We're happy to present this story from one of our favorite sites, The Good Men Project. Ozy Frantz explains the difference between fear and hatred of women, and the more common fear and hatred of anything feminine.
When I was a freshman in high school, I and my friends were Cool Chicks.
We weren't like those other girls, the ones who were passive and weak and giggled and watched romantic comedies and thought about their hair and makeup. Those girls were stupid and frivolous and vapid, and we made fun of them. No, we were Cool. We liked fantasy novels and action movies and anime! We laughed at "that's what she said" jokes and "make me a sandwich" humor and South Park quotes! We fake-fought with each other and laughed off pain and never cried! We were just like the guys in every way!

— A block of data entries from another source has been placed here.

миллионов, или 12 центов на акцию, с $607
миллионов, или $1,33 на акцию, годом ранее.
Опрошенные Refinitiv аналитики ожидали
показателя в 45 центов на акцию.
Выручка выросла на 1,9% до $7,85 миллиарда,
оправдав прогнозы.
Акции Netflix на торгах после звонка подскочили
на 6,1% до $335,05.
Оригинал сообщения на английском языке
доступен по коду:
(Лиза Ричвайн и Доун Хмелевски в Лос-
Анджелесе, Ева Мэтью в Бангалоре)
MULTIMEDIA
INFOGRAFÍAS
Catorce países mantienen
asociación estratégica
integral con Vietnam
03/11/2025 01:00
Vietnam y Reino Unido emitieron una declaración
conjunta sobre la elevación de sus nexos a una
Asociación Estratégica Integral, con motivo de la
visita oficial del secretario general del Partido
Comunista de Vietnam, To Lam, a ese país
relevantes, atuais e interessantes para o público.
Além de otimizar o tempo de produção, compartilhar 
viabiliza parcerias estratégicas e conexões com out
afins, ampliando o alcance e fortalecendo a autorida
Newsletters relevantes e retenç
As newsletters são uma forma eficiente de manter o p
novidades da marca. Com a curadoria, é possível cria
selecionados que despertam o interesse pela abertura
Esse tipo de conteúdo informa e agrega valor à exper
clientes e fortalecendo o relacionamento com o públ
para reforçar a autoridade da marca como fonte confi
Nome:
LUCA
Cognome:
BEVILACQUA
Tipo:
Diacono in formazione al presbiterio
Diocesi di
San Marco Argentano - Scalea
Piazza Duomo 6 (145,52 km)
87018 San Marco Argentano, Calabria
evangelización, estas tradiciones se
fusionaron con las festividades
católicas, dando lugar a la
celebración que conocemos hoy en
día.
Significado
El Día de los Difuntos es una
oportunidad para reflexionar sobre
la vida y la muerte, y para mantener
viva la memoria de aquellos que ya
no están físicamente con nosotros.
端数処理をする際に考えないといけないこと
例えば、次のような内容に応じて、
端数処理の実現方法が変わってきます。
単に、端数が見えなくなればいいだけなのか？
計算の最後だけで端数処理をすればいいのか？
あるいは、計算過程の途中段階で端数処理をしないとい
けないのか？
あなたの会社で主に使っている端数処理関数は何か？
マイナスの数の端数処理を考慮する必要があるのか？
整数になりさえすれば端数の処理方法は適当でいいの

Around this time, I was also beginning to really get into feminism. I was proud of myself. I defied convention and gender roles. My adoption of male gender norms wholesale was truly a feminist act. After all, all the stuff girls did was stupid, and the stuff boys did was fun, and —
. . . hey, wait a minute.
Julia Serano, in Whipping Girl (which is, in my opinion, a book that should be read by everyone interested in gender issues) discusses the concept of "femmephobia" in our society. Femmephobia is the devaluation, fear and hatred of the feminine: of softness, nurturance, dependence, emotions, passivity, sensitivity, grace, innocence and the color pink.
To a large degree, our culture has replaced the fear and hatred of women, with the fear and hatred of things commonly associated with women. I think this is . . . not so much progress, actually.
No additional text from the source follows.